Unfortunately, things veer south, and the book of Exodus opens up with this phrase:

“Now a new king came to power in Egypt who didn’t know Joseph… The Egyptians put foremen of foxed work gangs over the Israelites to harass them with hard work” (1:8, 11a).

Basically, Israel, the descendants of Abraham and thus the focal point of God’s work in the world, has been made captive by the Egyptian empire, and things in no way look good for their release any time soon.

One day, Moses, a Hebrew who has been basically raised as an Egyptian, is out tending the flocks of his father-in-law when he has a supernatural encounter with God. Appearing in a bush that is burning but is somehow not consumed, God tells Moses that He has heard the cries of Israel, and that He is about to act to free them. He is going to step into history in a very real and tangible way, and get the rescue operation back on track. (Along the way he gives Moses the first details of how He is going to do this: “Now the Israelites’ cries of injustice have reached me. I’ve seen just how much the Egyptians have oppressed them. So get going, I’m sending you to Pharaoh to bring my people, the Israelites, out of Egypt; 3:9-10).

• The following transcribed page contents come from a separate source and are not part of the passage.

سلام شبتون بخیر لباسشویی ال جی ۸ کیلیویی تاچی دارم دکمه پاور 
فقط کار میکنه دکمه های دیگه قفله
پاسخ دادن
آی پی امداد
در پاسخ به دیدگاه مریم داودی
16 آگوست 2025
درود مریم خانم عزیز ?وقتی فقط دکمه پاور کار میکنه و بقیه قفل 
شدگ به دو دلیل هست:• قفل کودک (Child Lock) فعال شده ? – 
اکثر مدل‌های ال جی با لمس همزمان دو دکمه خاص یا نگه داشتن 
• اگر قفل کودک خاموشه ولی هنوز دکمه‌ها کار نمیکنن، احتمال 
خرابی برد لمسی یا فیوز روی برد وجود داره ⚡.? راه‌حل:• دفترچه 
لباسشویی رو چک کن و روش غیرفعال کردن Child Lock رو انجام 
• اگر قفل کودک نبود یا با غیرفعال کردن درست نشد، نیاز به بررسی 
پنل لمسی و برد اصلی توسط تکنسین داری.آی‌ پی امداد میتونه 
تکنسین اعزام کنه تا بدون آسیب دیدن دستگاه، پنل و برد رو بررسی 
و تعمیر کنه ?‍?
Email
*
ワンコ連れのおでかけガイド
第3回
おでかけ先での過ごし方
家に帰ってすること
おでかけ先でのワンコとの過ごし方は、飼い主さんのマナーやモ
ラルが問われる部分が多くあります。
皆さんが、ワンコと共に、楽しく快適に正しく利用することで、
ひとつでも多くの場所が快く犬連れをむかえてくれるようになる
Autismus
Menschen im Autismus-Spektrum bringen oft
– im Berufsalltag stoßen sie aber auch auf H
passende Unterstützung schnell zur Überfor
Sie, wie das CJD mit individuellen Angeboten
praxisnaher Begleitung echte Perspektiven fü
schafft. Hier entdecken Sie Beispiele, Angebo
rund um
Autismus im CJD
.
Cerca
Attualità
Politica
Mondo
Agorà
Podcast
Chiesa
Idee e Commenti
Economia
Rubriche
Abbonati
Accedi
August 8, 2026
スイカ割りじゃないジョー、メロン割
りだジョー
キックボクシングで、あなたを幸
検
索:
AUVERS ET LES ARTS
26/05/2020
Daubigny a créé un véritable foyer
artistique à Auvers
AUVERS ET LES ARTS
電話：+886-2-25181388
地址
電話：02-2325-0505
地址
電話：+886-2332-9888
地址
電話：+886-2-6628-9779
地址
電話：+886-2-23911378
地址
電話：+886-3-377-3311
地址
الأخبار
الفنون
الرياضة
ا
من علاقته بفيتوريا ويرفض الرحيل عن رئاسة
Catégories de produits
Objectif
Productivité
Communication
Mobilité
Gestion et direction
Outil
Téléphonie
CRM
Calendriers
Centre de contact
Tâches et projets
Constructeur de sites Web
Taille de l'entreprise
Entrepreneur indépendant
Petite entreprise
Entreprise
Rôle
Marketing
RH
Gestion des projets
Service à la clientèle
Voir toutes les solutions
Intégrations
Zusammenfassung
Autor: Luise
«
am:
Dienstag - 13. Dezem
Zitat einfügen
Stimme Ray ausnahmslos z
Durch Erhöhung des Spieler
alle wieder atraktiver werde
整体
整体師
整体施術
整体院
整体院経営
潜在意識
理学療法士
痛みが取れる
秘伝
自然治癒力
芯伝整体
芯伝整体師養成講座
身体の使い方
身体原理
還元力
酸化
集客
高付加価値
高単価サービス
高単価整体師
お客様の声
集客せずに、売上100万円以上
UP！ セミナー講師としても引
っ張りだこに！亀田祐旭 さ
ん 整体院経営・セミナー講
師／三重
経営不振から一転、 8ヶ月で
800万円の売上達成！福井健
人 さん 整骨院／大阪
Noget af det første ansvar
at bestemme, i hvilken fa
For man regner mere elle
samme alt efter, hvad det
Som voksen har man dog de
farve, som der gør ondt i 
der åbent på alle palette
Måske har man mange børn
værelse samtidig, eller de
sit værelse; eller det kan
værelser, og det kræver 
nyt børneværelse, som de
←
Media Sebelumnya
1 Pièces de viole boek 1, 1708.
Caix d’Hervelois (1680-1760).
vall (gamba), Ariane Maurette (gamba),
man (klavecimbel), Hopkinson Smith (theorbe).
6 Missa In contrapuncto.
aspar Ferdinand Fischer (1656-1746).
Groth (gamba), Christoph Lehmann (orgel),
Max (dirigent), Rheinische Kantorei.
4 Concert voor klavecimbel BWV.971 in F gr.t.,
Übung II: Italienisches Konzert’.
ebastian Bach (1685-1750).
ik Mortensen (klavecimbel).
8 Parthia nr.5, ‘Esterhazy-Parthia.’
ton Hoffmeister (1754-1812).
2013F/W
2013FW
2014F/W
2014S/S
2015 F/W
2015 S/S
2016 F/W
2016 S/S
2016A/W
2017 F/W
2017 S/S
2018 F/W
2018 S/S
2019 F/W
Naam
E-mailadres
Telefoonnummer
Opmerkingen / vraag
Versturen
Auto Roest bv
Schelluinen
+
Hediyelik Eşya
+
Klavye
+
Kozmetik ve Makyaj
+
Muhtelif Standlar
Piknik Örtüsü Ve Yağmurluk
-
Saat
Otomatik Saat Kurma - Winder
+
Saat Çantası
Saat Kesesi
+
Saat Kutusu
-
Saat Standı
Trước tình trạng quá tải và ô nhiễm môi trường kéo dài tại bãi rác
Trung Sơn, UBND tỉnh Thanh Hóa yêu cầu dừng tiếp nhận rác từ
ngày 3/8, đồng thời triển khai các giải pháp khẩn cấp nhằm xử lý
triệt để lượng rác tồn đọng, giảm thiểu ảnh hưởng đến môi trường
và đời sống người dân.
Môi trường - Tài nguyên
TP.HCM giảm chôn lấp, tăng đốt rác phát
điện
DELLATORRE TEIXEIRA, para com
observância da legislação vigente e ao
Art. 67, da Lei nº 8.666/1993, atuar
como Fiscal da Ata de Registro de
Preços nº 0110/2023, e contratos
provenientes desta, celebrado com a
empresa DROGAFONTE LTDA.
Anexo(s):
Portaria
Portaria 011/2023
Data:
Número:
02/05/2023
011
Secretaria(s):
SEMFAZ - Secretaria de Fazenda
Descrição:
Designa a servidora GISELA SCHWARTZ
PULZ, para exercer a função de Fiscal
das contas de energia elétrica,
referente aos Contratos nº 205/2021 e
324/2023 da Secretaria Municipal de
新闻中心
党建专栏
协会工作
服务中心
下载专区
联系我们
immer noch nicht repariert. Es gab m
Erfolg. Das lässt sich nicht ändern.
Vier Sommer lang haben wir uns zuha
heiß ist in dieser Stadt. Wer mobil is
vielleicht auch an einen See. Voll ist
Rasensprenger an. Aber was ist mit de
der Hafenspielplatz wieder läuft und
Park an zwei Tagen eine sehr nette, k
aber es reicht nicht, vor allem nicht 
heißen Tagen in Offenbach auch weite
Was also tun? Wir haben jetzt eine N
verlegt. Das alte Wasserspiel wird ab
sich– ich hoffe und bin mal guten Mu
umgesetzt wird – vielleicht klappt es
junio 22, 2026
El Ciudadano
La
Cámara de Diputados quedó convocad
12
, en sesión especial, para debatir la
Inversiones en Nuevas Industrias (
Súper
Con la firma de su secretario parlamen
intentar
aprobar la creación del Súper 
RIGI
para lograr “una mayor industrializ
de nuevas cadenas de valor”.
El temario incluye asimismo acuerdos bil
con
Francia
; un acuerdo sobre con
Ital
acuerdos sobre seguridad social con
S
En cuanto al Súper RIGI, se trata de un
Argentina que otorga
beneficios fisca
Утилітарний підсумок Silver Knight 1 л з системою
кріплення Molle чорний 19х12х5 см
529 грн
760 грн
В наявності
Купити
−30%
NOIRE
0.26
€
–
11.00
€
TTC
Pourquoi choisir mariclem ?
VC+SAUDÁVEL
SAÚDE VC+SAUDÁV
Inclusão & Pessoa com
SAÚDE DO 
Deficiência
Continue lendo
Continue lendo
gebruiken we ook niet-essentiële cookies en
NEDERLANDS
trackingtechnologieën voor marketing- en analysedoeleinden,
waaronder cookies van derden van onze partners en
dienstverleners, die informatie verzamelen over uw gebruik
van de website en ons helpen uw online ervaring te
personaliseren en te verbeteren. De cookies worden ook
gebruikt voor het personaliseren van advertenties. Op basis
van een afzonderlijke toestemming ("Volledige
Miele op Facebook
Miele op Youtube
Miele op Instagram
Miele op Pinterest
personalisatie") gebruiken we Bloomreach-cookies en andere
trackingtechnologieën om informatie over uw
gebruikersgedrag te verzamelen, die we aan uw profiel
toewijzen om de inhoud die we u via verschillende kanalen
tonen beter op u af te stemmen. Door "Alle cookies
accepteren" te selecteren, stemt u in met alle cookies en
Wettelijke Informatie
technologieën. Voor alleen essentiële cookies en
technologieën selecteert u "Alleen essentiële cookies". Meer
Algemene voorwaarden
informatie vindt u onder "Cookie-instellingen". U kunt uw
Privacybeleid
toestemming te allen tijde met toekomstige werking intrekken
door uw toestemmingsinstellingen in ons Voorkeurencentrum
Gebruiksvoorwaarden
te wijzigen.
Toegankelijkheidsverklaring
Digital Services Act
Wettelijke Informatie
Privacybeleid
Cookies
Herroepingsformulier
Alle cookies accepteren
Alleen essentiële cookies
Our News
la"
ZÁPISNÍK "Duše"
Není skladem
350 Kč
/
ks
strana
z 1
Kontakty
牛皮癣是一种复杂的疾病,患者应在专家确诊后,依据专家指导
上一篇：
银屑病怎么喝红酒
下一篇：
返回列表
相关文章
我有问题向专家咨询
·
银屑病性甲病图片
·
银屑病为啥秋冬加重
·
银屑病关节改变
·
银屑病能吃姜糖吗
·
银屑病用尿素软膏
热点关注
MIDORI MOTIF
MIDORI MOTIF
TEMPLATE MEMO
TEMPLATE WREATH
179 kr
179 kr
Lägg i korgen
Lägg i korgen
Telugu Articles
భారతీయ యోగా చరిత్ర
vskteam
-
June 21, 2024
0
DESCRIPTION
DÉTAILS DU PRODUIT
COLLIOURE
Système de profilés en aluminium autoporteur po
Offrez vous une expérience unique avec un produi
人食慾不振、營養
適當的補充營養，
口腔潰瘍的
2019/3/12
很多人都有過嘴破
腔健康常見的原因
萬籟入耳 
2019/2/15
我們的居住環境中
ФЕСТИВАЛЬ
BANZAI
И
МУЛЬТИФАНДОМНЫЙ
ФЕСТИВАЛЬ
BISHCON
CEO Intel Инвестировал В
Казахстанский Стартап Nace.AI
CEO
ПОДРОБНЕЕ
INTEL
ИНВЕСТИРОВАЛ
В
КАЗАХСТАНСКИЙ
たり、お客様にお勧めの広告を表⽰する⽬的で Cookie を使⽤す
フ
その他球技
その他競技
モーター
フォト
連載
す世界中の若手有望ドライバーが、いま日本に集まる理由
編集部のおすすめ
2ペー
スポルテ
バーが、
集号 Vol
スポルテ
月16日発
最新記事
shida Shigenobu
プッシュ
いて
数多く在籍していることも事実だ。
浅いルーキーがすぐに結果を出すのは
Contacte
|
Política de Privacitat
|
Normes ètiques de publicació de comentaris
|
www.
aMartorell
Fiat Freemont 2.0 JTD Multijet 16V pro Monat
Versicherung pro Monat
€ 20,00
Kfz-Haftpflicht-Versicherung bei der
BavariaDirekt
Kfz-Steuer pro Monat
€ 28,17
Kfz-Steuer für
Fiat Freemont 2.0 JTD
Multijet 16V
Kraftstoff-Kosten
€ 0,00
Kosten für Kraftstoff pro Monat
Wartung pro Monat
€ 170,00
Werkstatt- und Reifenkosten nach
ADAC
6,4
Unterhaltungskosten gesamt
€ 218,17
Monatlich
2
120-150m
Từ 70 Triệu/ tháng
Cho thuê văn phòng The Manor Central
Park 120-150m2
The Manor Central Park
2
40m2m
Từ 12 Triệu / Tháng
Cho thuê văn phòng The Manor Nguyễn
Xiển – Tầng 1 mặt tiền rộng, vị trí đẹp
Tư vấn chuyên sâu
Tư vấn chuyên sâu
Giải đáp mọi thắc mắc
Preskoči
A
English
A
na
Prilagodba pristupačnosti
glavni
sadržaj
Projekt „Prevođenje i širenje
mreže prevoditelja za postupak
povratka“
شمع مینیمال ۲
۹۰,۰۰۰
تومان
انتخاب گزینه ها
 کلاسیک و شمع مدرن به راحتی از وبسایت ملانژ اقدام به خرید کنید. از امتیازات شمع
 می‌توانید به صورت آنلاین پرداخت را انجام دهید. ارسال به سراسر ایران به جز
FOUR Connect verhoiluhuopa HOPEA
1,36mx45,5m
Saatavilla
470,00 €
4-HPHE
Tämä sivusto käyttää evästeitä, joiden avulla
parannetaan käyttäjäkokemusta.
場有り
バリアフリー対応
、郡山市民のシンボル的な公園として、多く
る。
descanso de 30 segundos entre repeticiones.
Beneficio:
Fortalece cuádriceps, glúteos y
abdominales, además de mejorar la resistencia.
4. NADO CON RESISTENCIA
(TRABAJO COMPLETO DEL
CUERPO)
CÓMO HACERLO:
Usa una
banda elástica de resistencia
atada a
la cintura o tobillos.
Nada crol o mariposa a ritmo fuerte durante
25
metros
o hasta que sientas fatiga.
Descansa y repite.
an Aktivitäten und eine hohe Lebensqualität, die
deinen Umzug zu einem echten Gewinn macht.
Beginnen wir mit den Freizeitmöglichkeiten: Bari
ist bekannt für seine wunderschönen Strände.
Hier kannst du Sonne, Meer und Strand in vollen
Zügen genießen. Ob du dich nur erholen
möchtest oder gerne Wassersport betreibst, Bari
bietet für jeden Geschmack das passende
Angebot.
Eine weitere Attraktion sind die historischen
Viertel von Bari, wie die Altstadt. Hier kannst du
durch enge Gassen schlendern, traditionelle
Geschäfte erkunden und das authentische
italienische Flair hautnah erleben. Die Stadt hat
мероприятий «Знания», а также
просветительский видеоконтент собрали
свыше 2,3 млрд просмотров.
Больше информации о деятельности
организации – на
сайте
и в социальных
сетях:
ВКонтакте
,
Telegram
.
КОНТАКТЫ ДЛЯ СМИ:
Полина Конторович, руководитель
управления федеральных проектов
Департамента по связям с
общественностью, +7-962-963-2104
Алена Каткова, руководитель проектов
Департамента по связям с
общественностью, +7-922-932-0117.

Through a series of miraculous and devastating plagues, YHWH forces Pharaoh to relent and release Israel. They are free to head towards a land that God will show them: a place of security, of peace. A place where they will be free.

In other words, the place that every slave desperately wants to get to.

However, in between Egypt and this “promised land” is the desert. The wilderness. The unknown.

And Israel has to go through it. Like it or not, there is no detour, no shortcut around the blistering sands and freezing nights of the desert.

It’s also the same for us.

God promises the same things to us that He promised the Israelites: rest, peace, and mission (note that I didn’t say “a Cadillac, a new house, and a great job”). God absolutely wants us to have, as Jesus puts it, “the eternal life now.” He wants to see His Kingdom come in our lives and in our world.

But only if we are willing to go into the desert and allow ourselves to be shaped by it. 

The desert is decidedly “in between”. It is neither-here-nor-there. It is not slavery, but it is not the promised land. It is not bricks, but it is not rest. It is a wilderness, a frontier.

Why?

Why doesn’t God just take the Israelites straight into Canaan, the place He promises them?

Why doesn’t He just instantly change us into peaceful, compassionate people?

Succinctly, because what God wants most of all is for His children to grow and mature. To be ready for the promises (land, freedom, rest, peace, etc.)

The desert is what’s known as “liminal space.” It is frontier space, borderland. It’s the place where the old no longer makes sense, but the new is not yet realized.

Liminal space is the place of change. The governing image is that of a threshold and an open door. As you stand in the frame of the door, you are between two rooms, or between inside and outside. You are (quite literally) neither here nor there.

It’s the space where things happen, where we are the most open to change and growth (if for nothing else than nothing seems to make sense any more).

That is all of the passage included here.